KITA ingin mencintai Sapardi dengan sederhana. Setelah W.S. Rendra, barangkali gelar penyair sejuta umat berpindah ke Sapardi Djoko Damono. Sekian penyair boleh-boleh saja merasa kondang dan menerbitkan banyak buku. Namun, kita tahu, puisi-puisi penyair kelahiran Solo, 20 Maret 1940, itulah yang dirayakan hampir oleh semua orang: pembaca sastra maupun bukan.

Puisi-puisi Sapardi dinikmati dan dikagumi meski buku-bukunya tak selalu dibeli.
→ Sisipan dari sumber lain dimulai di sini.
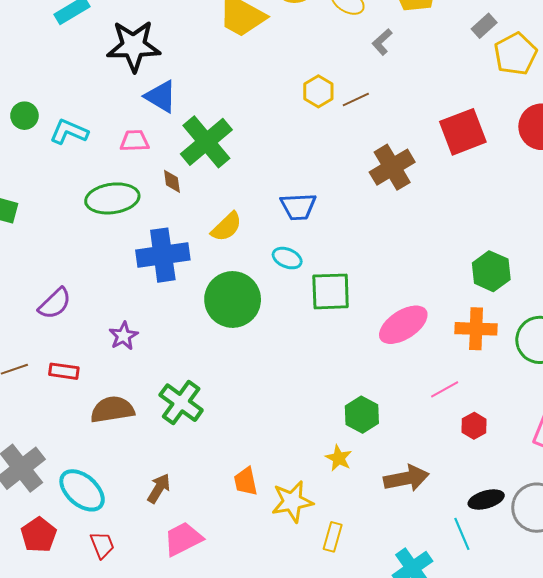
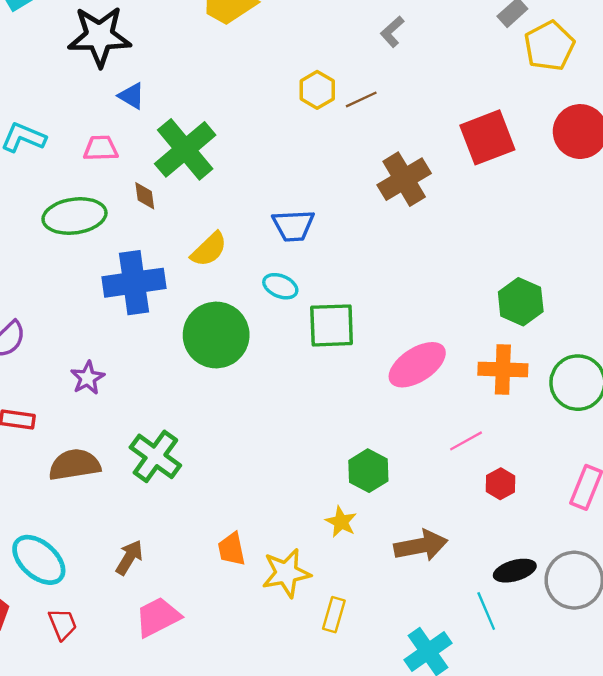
blue triangle: (161, 96) -> (132, 96), size x0.7

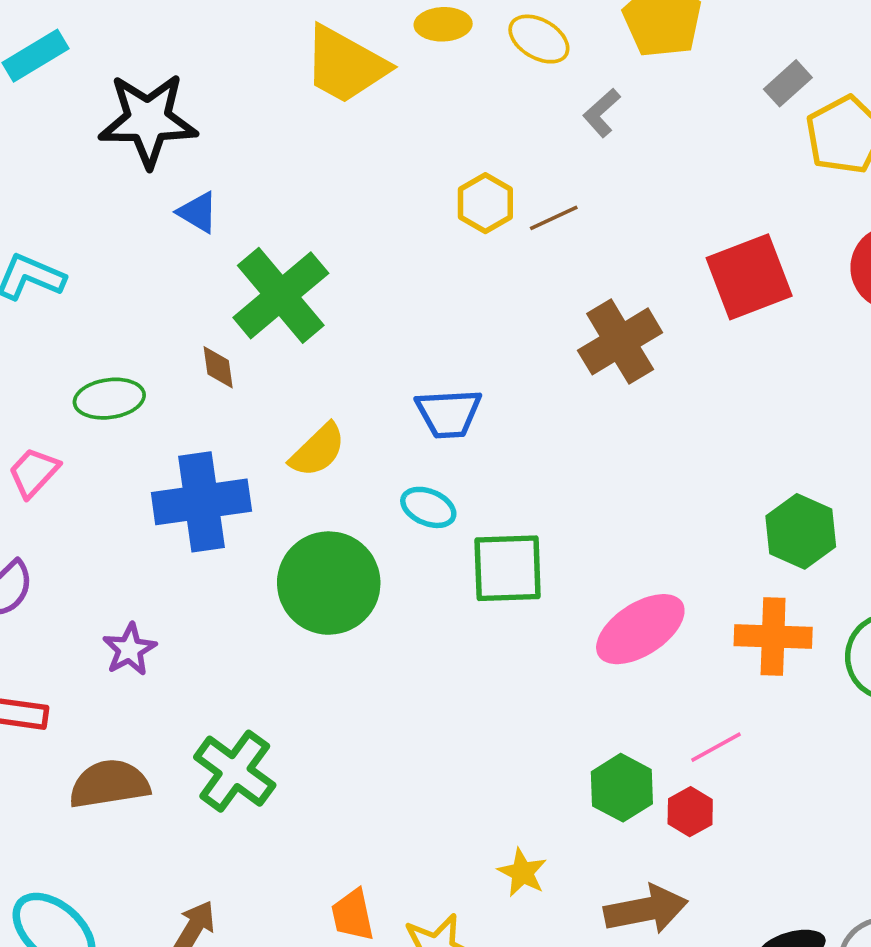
pink trapezoid: (101, 148) -> (34, 472), moved, turned -45
green ellipse: (75, 216) -> (109, 399), size x0.7
green hexagon: (368, 471) -> (622, 788), moved
red hexagon: (500, 484) -> (690, 812), moved

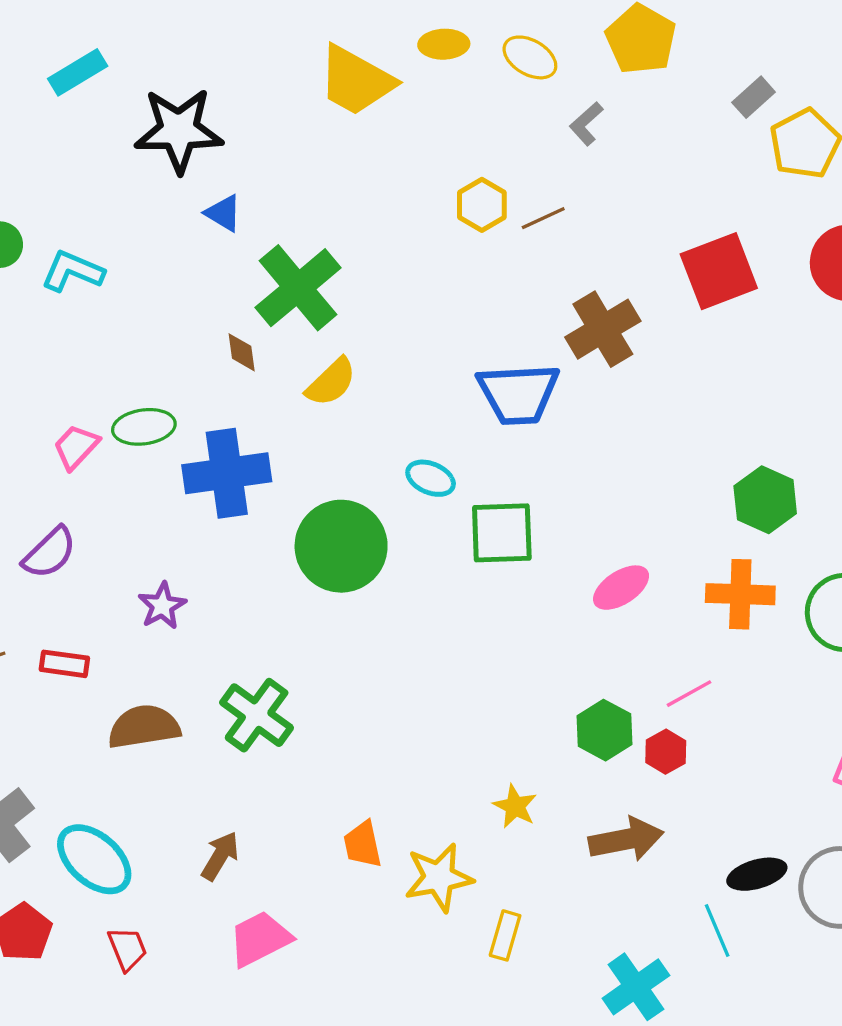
green ellipse: (109, 399) -> (144, 427), moved
blue trapezoid: (449, 413) -> (518, 394), moved, size x1.4
yellow semicircle: (318, 450) -> (331, 382), moved
pink ellipse: (640, 629) -> (621, 588), size x0.7

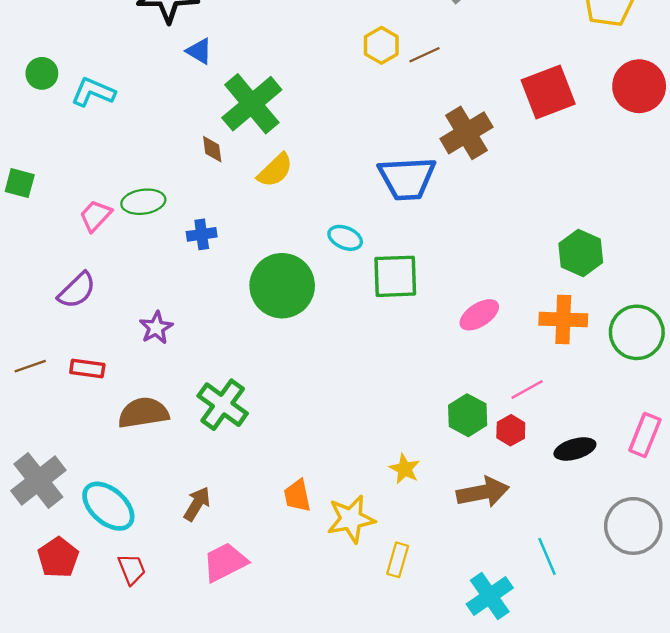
blue cross: (227, 473) -> (202, 234), size x0.5
black ellipse: (757, 874) -> (575, 449), moved

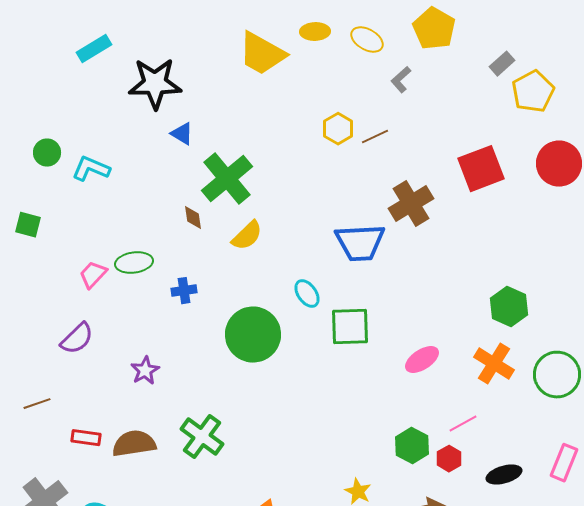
green square: (20, 183) -> (28, 225), moved
cyan ellipse: (345, 238) -> (307, 294), turned 32
orange cross: (563, 320) -> (494, 364), turned 30
red rectangle: (87, 369) -> (86, 438), moved

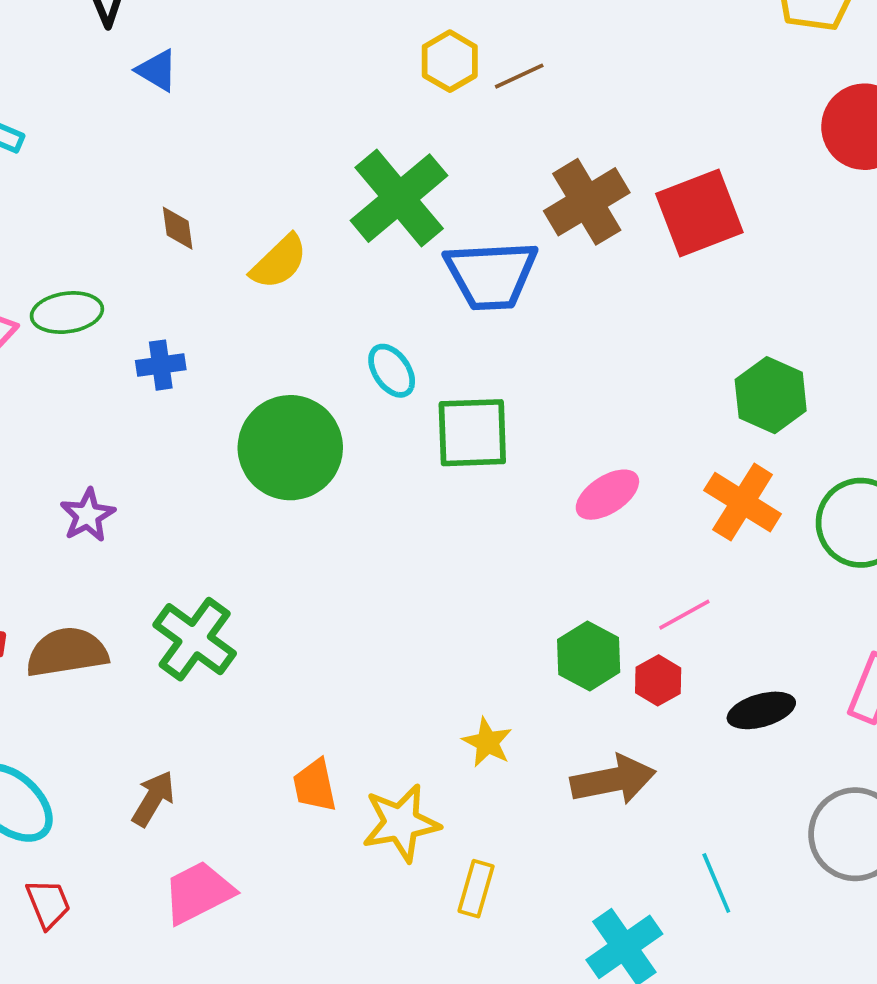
red square: (481, 169) -> (699, 213), moved
green cross: (227, 179) -> (399, 198), moved

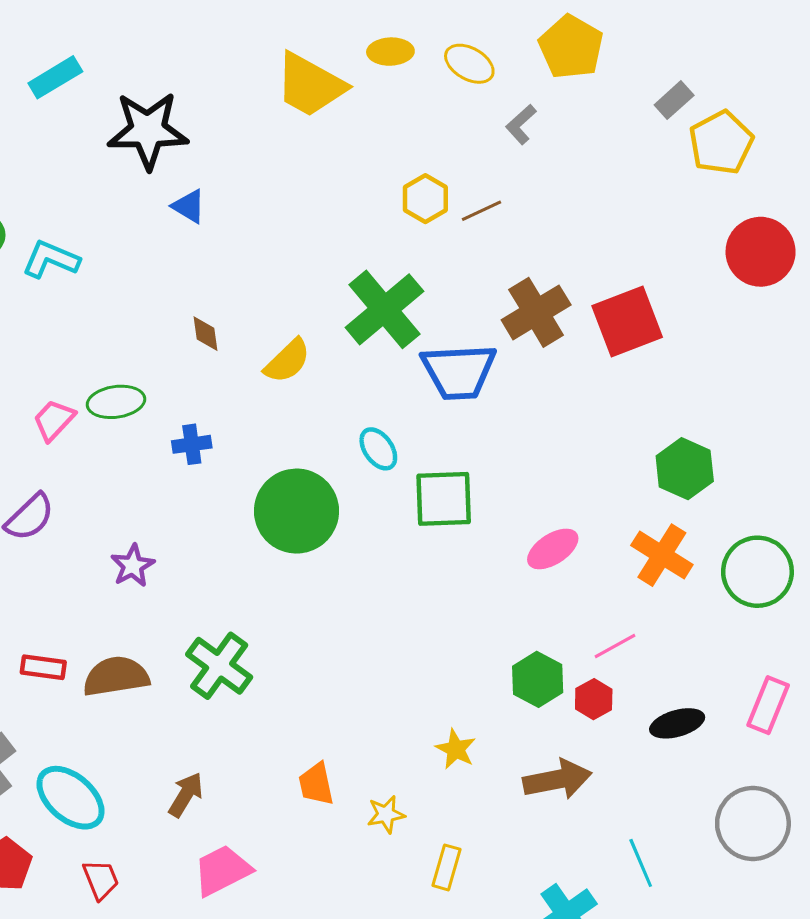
yellow star: (401, 823) -> (386, 814), size x0.6

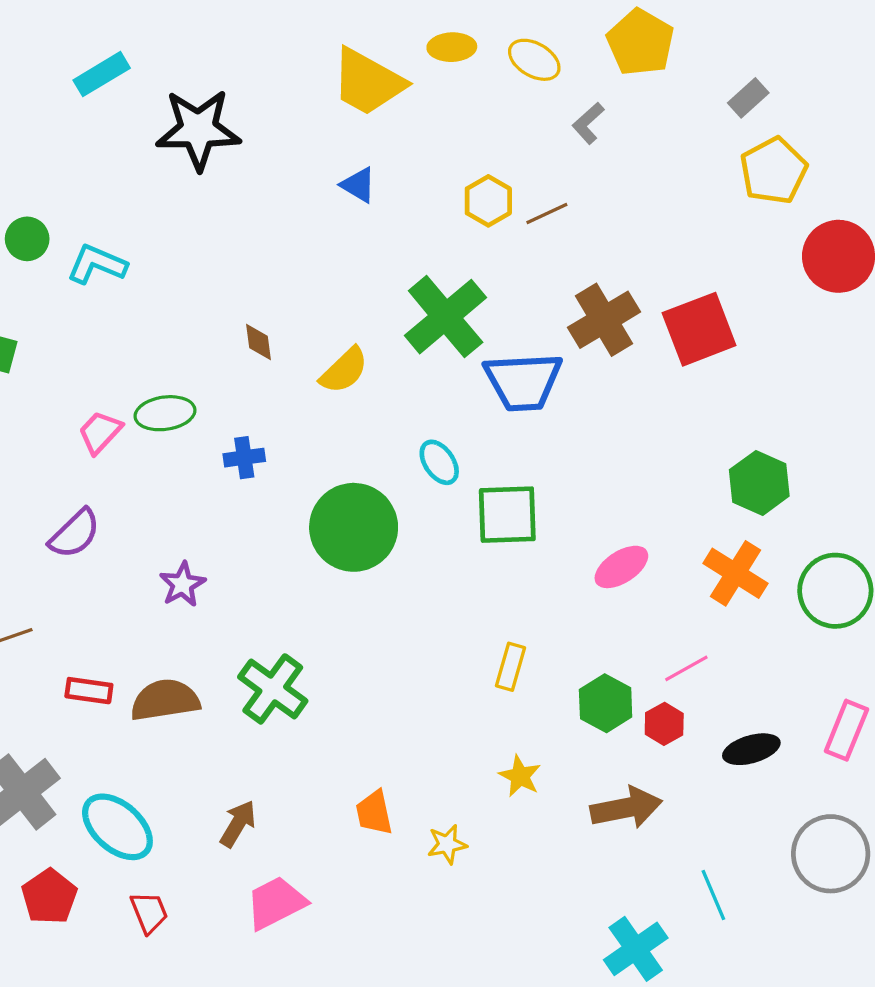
yellow pentagon: (721, 143) -> (774, 171), moved
blue triangle: (189, 206) -> (358, 185), moved
yellow rectangle: (447, 867) -> (510, 667), moved

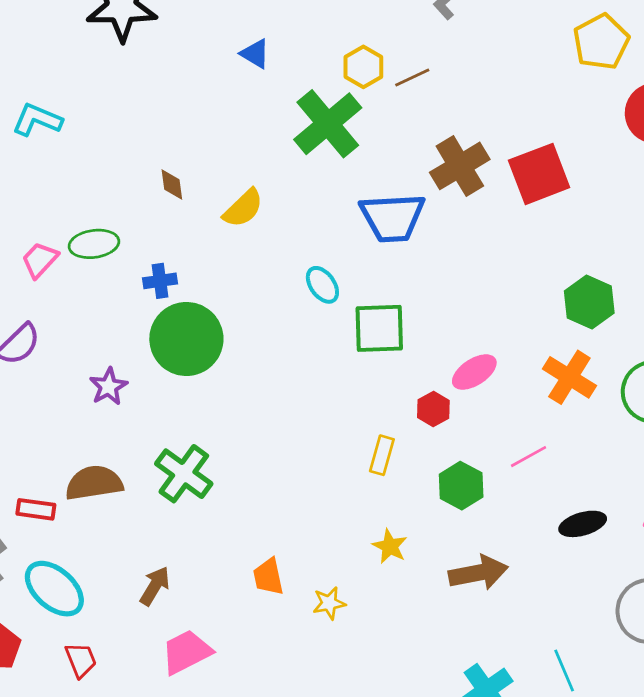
green cross: (446, 317) -> (328, 124), moved
green circle: (354, 527) -> (186, 339), moved
red rectangle: (89, 691) -> (36, 509), moved
red hexagon: (664, 724) -> (433, 409), moved
cyan line: (713, 895) -> (564, 670), moved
Kita cukup berkunjung ke semesta maya lewat gawai, maka puisi-puisi Sapardi dapat dijumpai di mana pun, sebagai apa pun. Puisi-puisi Sapardi berhasil melarikan diri dari kurungan buku-buku. Hampir semua orang mengingat puisi Aku Ingin, tapi tak semuanya ingat di buku Sapardi yang mana puisi itu tertera.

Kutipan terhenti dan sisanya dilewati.